Vision problems stem largely from vitamin A deficiency. The retina depends on vitamin A to function, and prolonged deficiency leads to a condition resembling retinitis pigmentosa, where the light-sensing cells in the back of the eye gradually deteriorate. Early symptoms include difficulty seeing in low light (night blindness), which can progress to significant vision loss. Vitamin K deficiency can also cause easy bruising or prolonged bleeding, since this vitamin is essential for normal blood clotting.

How It Is Diagnosed

Abetalipoproteinemia is typically suspected in an infant with persistent steatorrhea, vomiting, and failure to thrive. The diagnosis comes together through a combination of blood tests and clinical findings. Extremely low plasma cholesterol, absent or near-absent LDL and VLDL levels, and acanthocytes on a blood smear form the classic diagnostic picture. Genetic testing of the MTTP gene can confirm the diagnosis definitively.

It’s worth noting that a similar-looking condition called familial hypobetalipoproteinemia (FHBL) can cause confusion. FHBL is caused by mutations in a different gene (the one encoding apolipoprotein B itself, or sometimes PCSK9) and follows a codominant inheritance pattern, meaning even carriers with one mutated copy tend to have low LDL levels, typically between 20 and 50 mg/dL. In abetalipoproteinemia, LDL is undetectable rather than just low, and parents of affected children usually have completely normal lipid levels. This distinction helps clinicians tell the two conditions apart.

Treatment and Daily Management

There is no cure for abetalipoproteinemia, but early and consistent treatment can prevent or significantly slow the most serious complications. Management revolves around two strategies: adjusting the diet and supplementing the vitamins the body can’t absorb on its own.

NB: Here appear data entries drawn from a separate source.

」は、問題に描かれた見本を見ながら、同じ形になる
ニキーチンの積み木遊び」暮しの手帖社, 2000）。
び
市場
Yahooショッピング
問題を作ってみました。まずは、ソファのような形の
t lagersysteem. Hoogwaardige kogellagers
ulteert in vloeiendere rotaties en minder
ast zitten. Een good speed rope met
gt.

Because the body can’t process regular dietary fats (long-chain triglycerides), people with this condition follow a diet that restricts conventional fat intake. Instead, they use medium-chain triglyceride (MCT) oil as a calorie source. MCT oil is unique because medium-chain fats can be absorbed directly into the bloodstream from the intestine without needing to be packaged into lipoproteins first. This bypasses the exact step that’s broken in abetalipoproteinemia, allowing the body to get the energy it needs from fat without the GI symptoms.

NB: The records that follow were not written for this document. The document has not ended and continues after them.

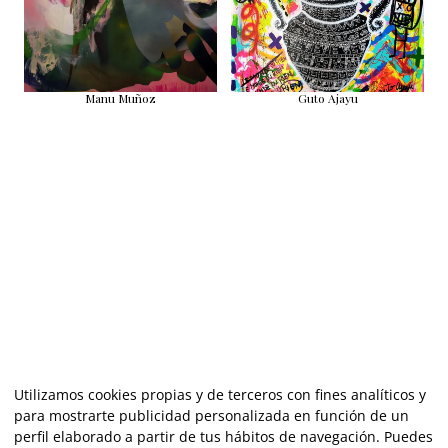
Manu Muñoz
Guto Ajayu
Utilizamos cookies propias y de terceros con fines analíticos y
para mostrarte publicidad personalizada en función de un
perfil elaborado a partir de tus hábitos de navegación. Puedes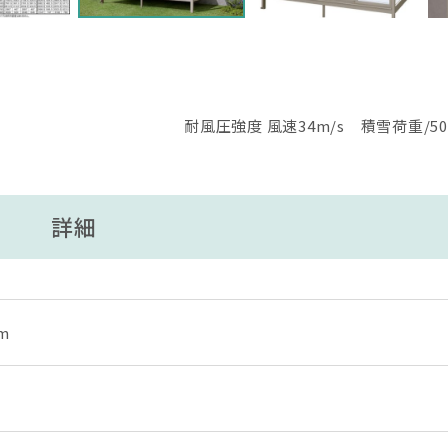
耐風圧強度 風速34m/s 積雪荷重/5
詳細
m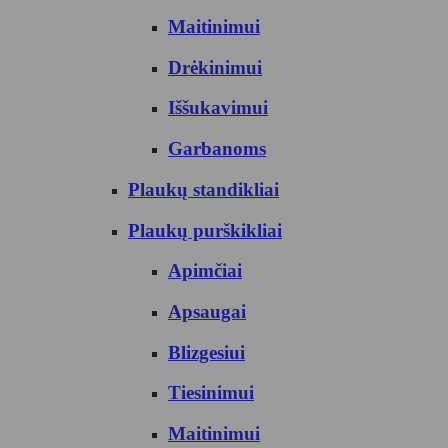
Maitinimui
Drėkinimui
Iššukavimui
Garbanoms
Plaukų standikliai
Plaukų purškikliai
Apimčiai
Apsaugai
Blizgesiui
Tiesinimui
Maitinimui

High-dose fat-soluble vitamin supplementation is the other cornerstone of treatment. Vitamins A, D, E, and K are all given in doses well above what a typical person would take, because absorption remains poor even with dietary modifications. Vitamin E supplementation is considered the most critical, since the neurological damage it prevents is largely irreversible once it occurs. The specific doses are tailored by a specialist and adjusted over time based on blood levels and clinical response.

Long-Term Outlook

The prognosis for abetalipoproteinemia depends heavily on how early treatment begins. Children who start vitamin supplementation and dietary management in infancy have the best chance of avoiding the severe neurological and visual complications that define untreated disease. With consistent treatment, many individuals maintain relatively normal neurological function and vision well into adulthood.

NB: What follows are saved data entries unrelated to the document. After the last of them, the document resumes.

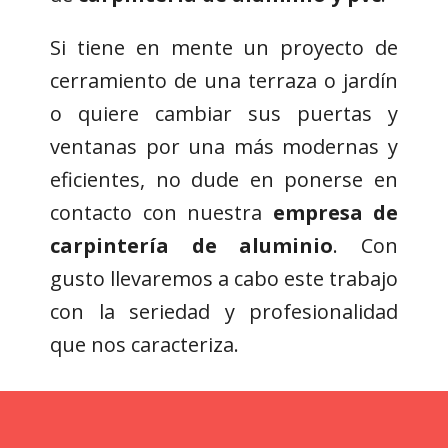
Si tiene en mente un proyecto de
cerramiento de una terraza o jardín
o quiere cambiar sus puertas y
ventanas por una más modernas y
eficientes, no dude en ponerse en
contacto con nuestra
empresa de
carpintería de aluminio
. Con
gusto llevaremos a cabo este trabajo
con la seriedad y profesionalidad
que nos caracteriza.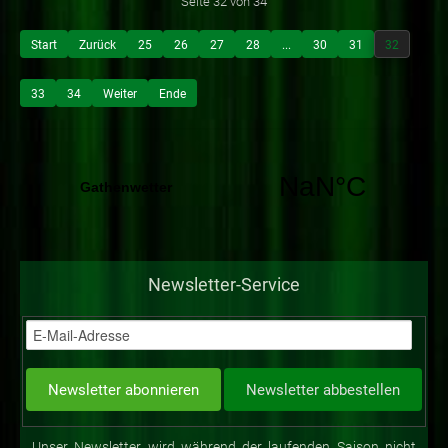
Seite 32 von 34
Start
Zurück
25
26
27
28
...
30
31
32
33
34
Weiter
Ende
Newsletter-Service
Unser Newsletter wird während der laufenden Saison nicht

Without treatment, the outlook is much worse. Progressive nerve damage, loss of coordination, and significant vision impairment typically develop by adolescence or early adulthood. Because the condition is so rare, long-term data on large groups of patients is limited, but case reports consistently show that early intervention makes a meaningful difference in quality of life. Lifelong monitoring of vitamin levels, liver function, and neurological status remains important regardless of how well symptoms are controlled.